If there was a theme this week, it was puzzles. So many strips had little puzzles to work out. You’ll see. Thank you.

Bill Amend’s FoxTrot for the 30th of April tries to address my loss of Jumble panels. Thank you, whoever at Comic Strip Master Command passed along word of my troubles. I won’t spoil your fun. As sometimes happens with a Jumble you can work out the joke punchline without doing any of the earlier ones. 64 in binary would be written 1000000. And from this you know what fits in all the circles of the unscrambled numbers. This reduces a lot of the scrambling you have to do: just test whether 341 or 431 is a prime number. Check whether 8802, 8208, or 2808 is divisible by 117. The integer cubed you just have to keep trying possibilities. But only one combination is the cube of an integer. The factorial of 12, just, ugh. At least the circles let you know you’ve done your calculations right.

Steve McGarry’s activity feature Kidtown for the 30th plays with numbers some. And a puzzle that’ll let you check how well you can recognize multiples of four that are somewhere near one another. You can use diagonals too; that’s important to remember.

Mac King and Bill King’s Magic in a Minute feature for the 30th is also a celebration of numerals. Enjoy the brain teaser about why the encoding makes sense. I don’t believe the hype about NASA engineers needing days to solve a puzzle kids got in minutes. But if it’s believable, is it really hype?

Marty Links’s Emmy Lou from the 29th of October, 1963 was rerun the 2nd of May. It’s a reminder that mathematics teachers of the early 60s also needed something to tape to their doors.

Mel Henze’s Gentle Creatures rerun for the 2nd of May is another example of the conflating of “can do arithmetic” with “intelligence”.

Mark Litzler’s Joe Vanilla for the 2nd name-drops the Null Hypothesis. I’m not sure what Litzler is going for exactly. The Null Hypothesis, though, comes to us from statistics and from inference testing. It turns up everywhere when we sample stuff. It turns up in medicine, in manufacturing, in psychology, in economics. Everywhere we might see something too complicated to run the sorts of unambiguous and highly repeatable tests that physics and chemistry can do — things that are about immediately practical questions — we get to testing inferences. What we want to know is, is this data set something that could plausibly happen by chance?

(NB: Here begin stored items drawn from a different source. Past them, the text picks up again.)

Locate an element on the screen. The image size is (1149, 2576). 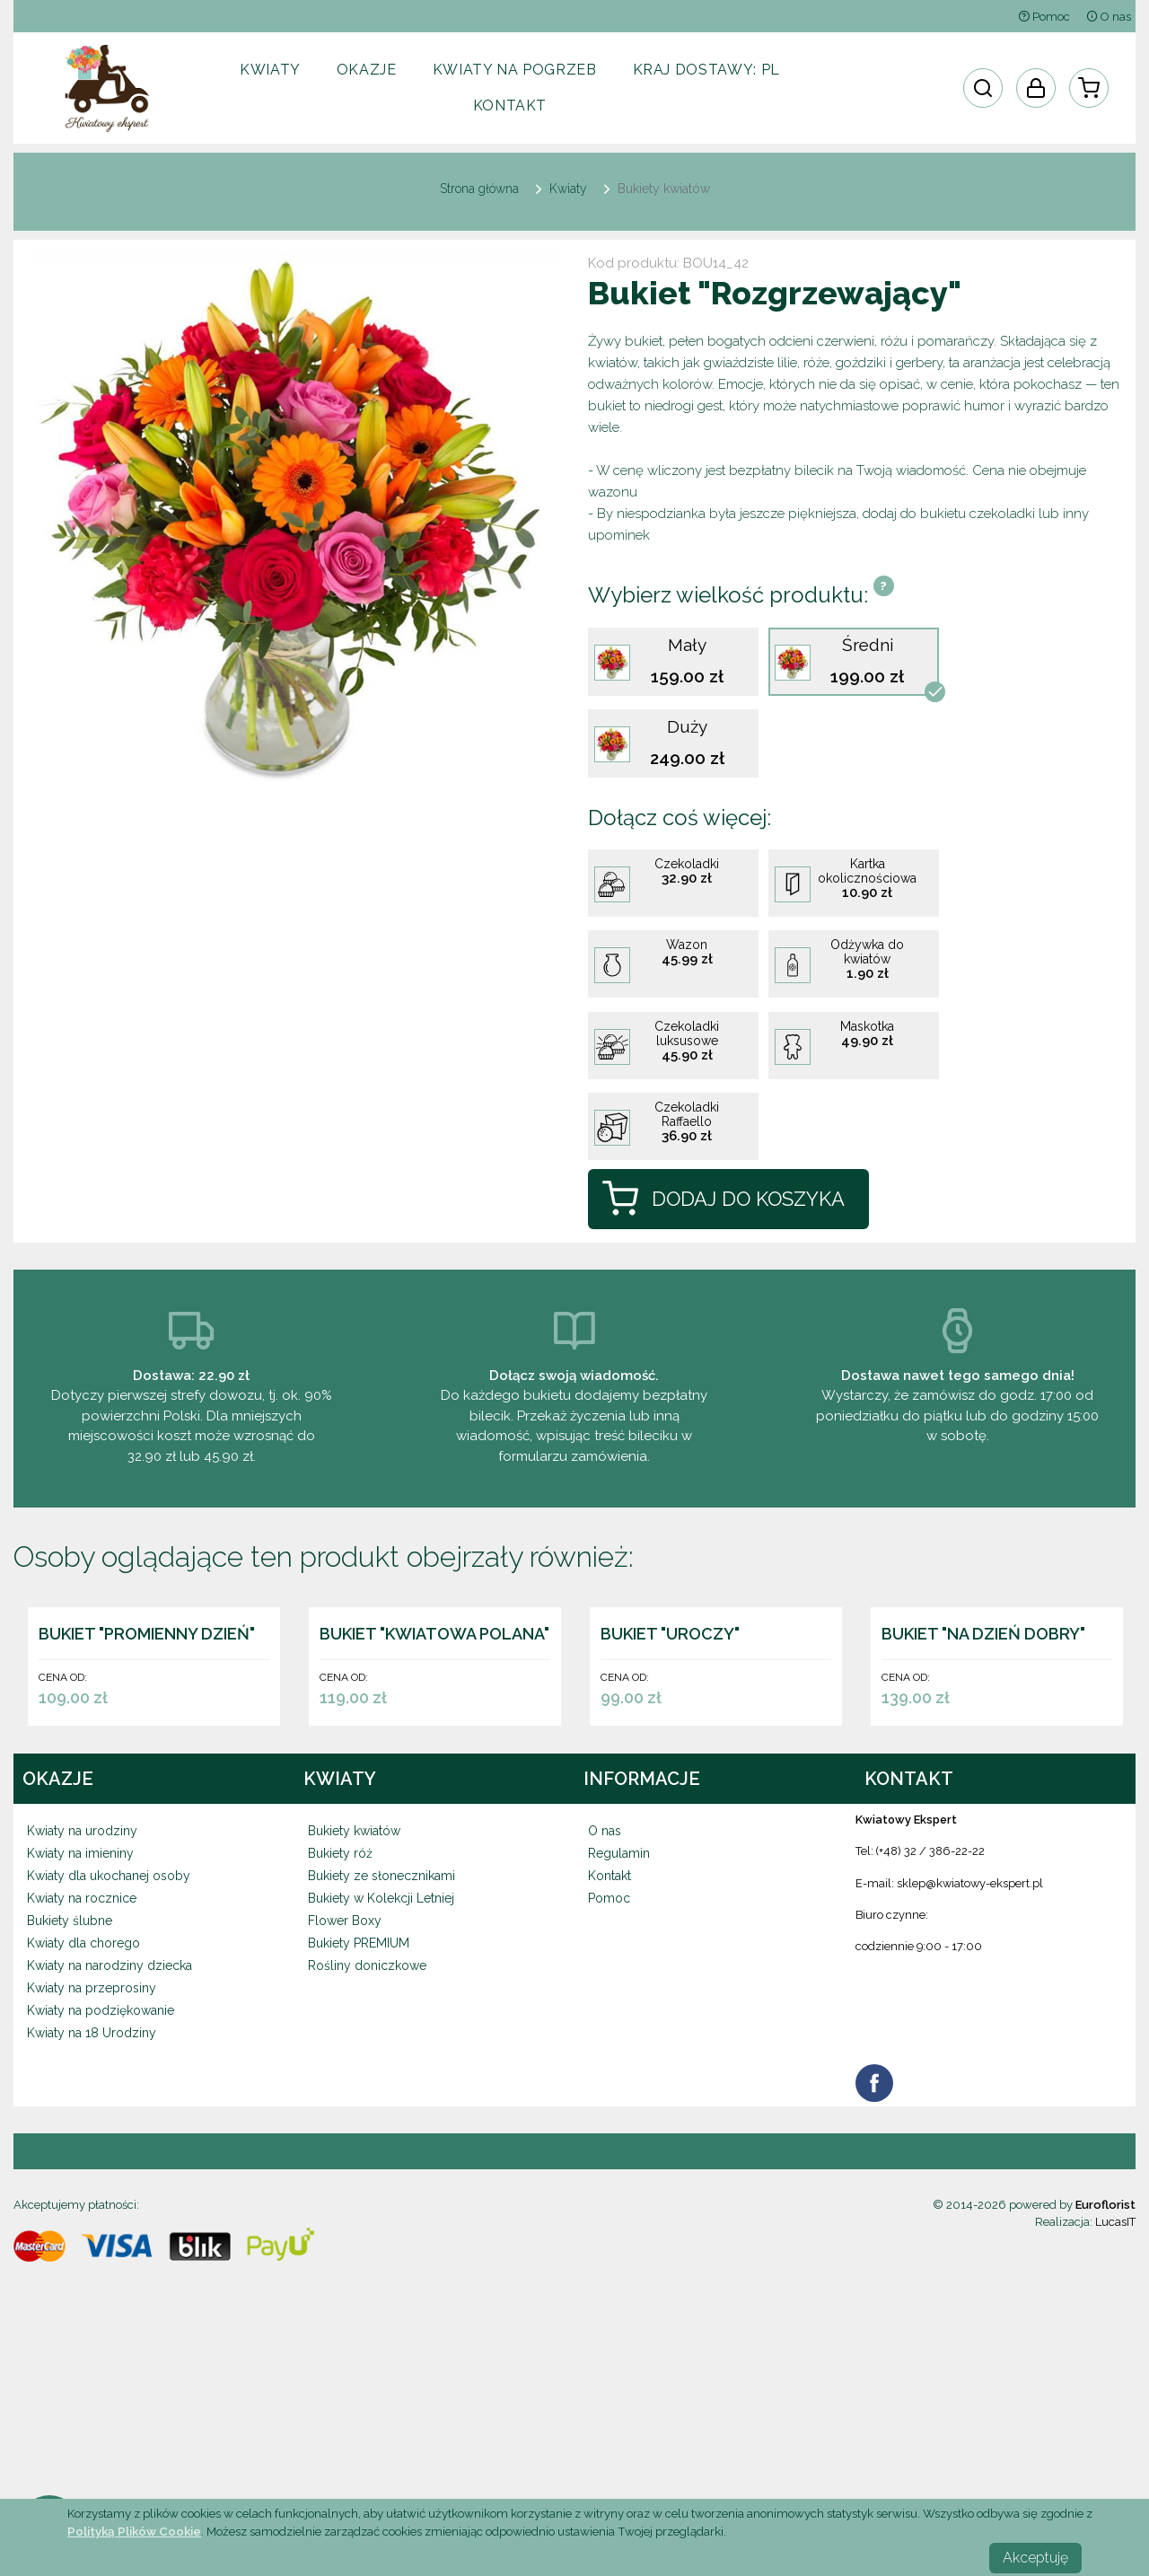 Kwiaty na narodziny dziecka is located at coordinates (109, 2196).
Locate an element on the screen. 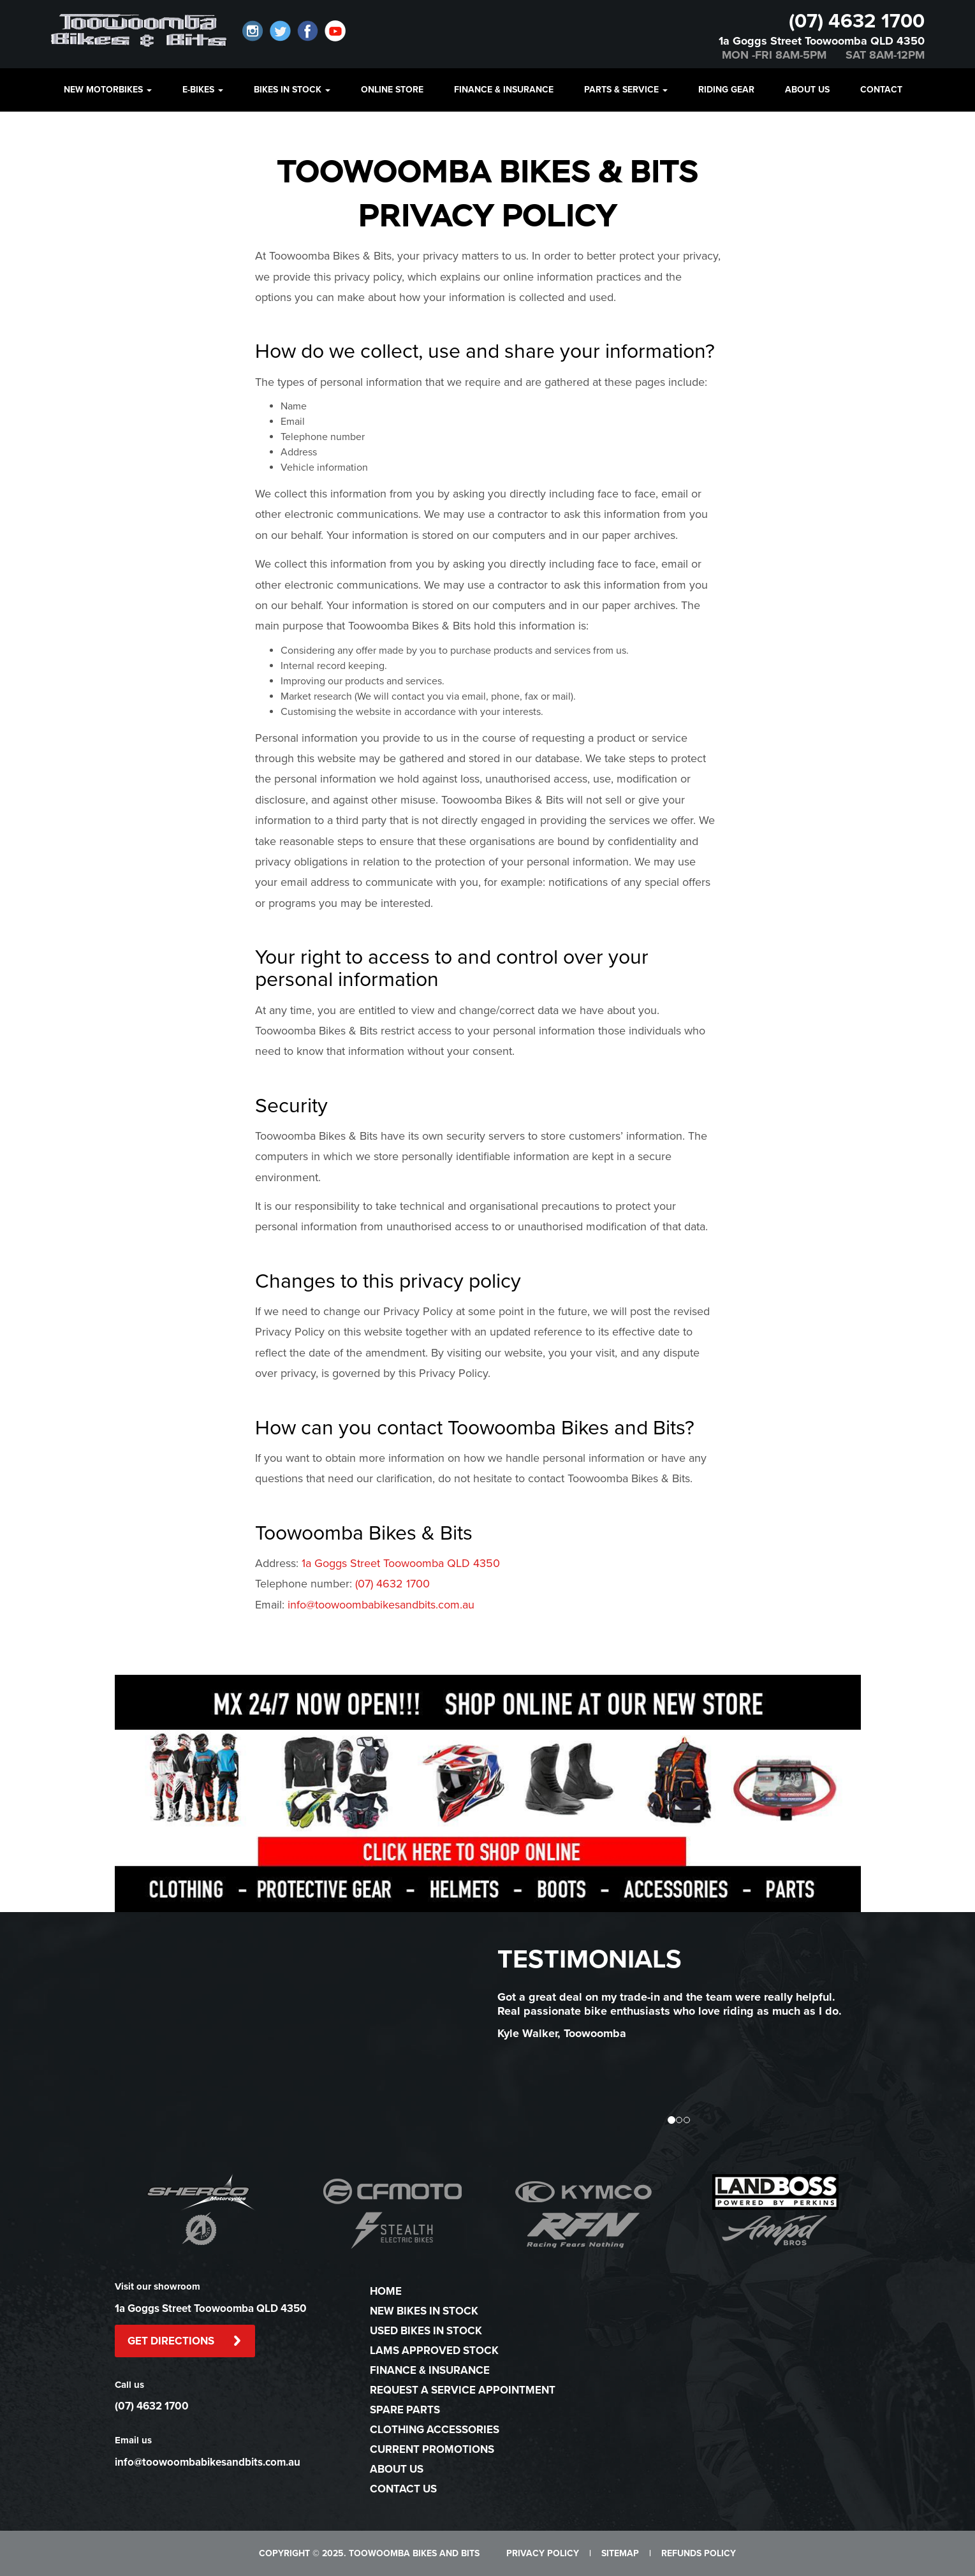 This screenshot has height=2576, width=975. FINANCE & INSURANCE is located at coordinates (503, 89).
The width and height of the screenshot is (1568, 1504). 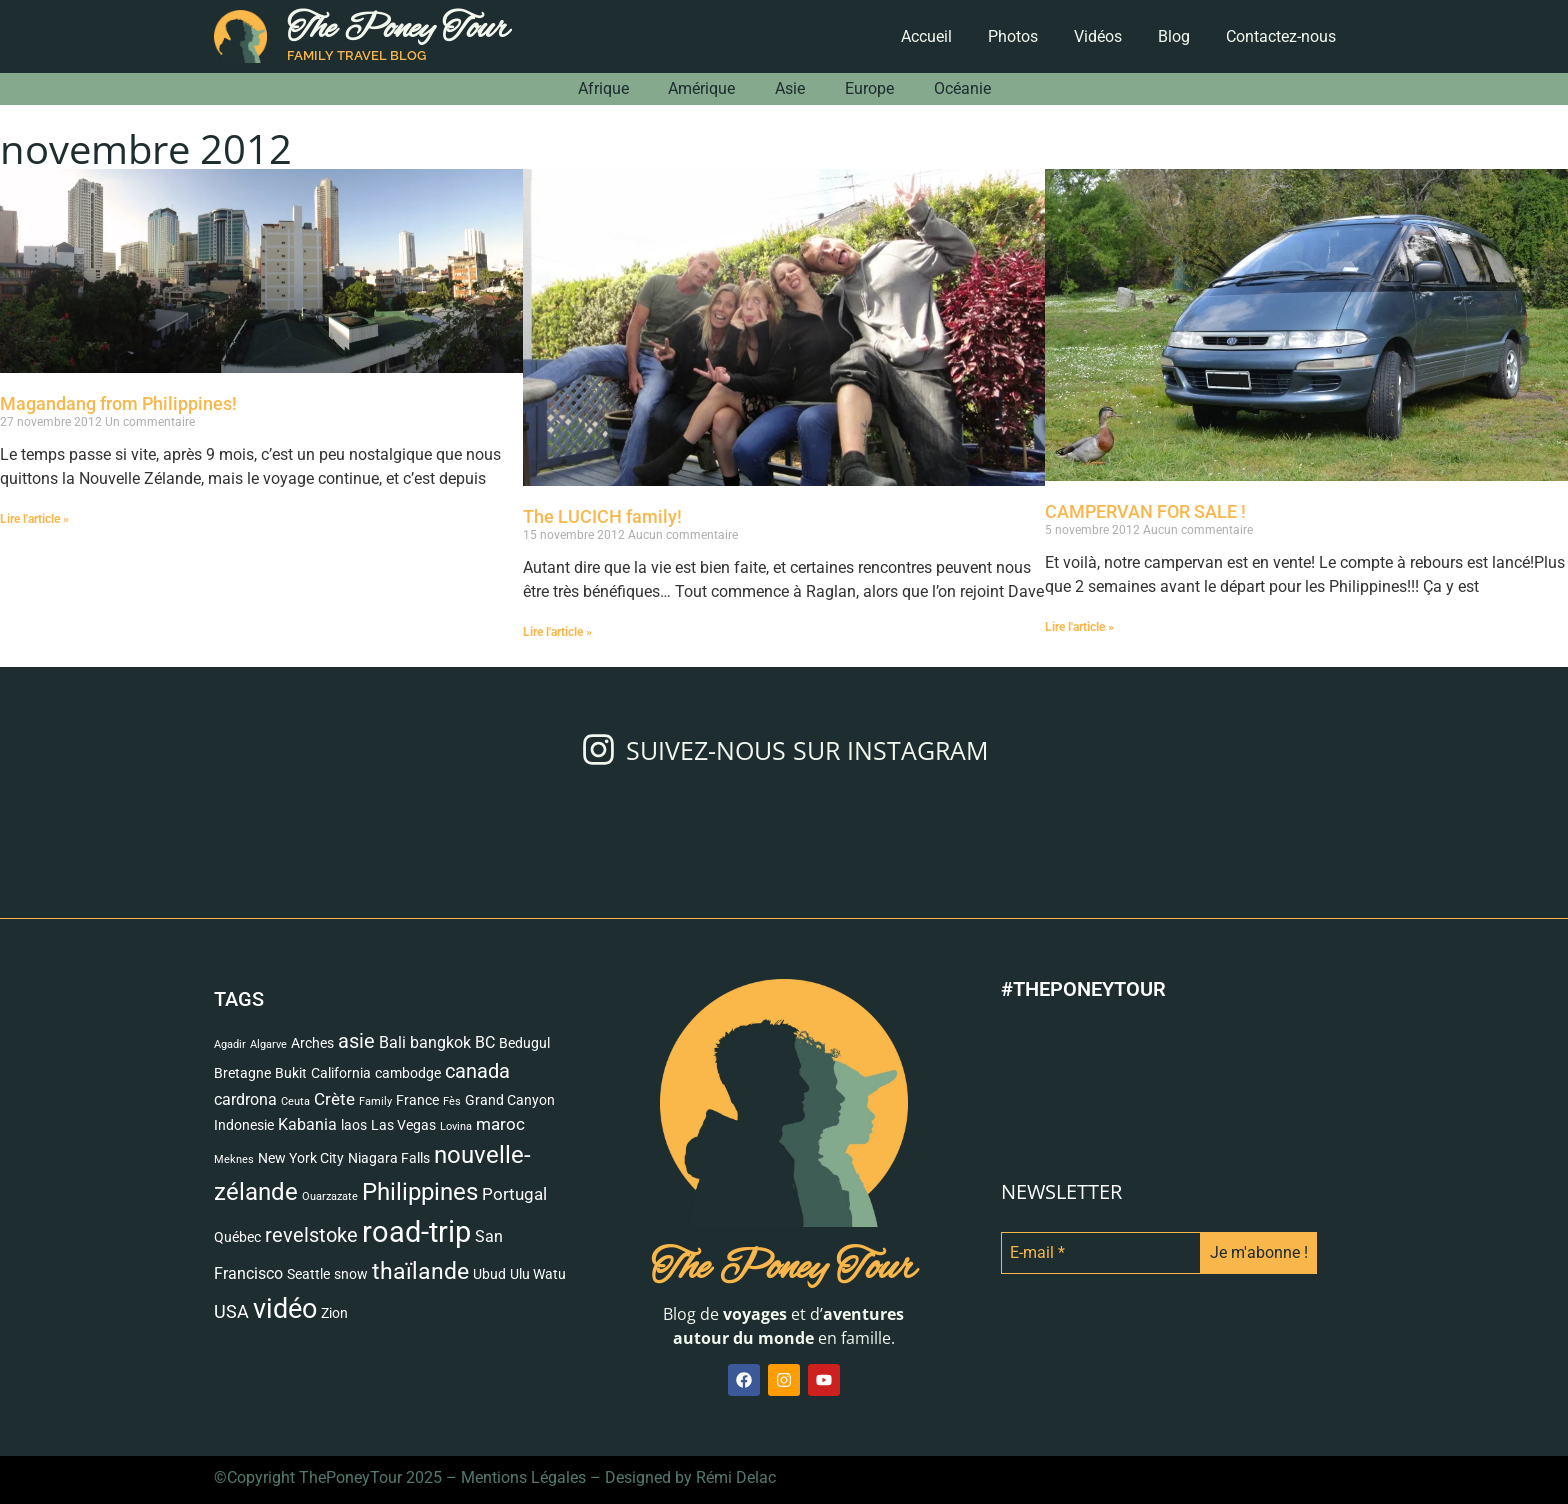 I want to click on Rémi Delac, so click(x=736, y=1477).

Or is it too far out of the ordinary to be mere luck? The Null Hypothesis is the explanation that nothing’s going on. If your sample is weird in some way, well, everything is weird. What’s special about your sample? You hope to find data that will let you reject the Null Hypothesis, showing that the data you have is so extreme it just can’t plausibly be chance. Or to conclude that you fail to reject the Null Hypothesis, showing that the data is not so extreme that it couldn’t be chance. We don’t accept the Null Hypothesis. We just allow that more data might come in sometime later.

I don’t know what Litzler is going for with this. I feel like I’m missing a reference and I’ll defer to a finance blogger’s Reading the Comics post.

Keith Tutt and Daniel Saunders’s Lard’s World Peace Tips for the 3rd is another in the string of jokes using arithmetic as source of indisputably true facts. And once again it’s “2 + 2 = 5”. Somehow one plus one never rates in this use.

Aaron Johnson’s W T Duck rerun for the 3rd is the Venn Diagram joke for this week. It’s got some punch to it, too.

Je Mallett’s Frazz for the 5th took me some time to puzzle out. I’ll allow it.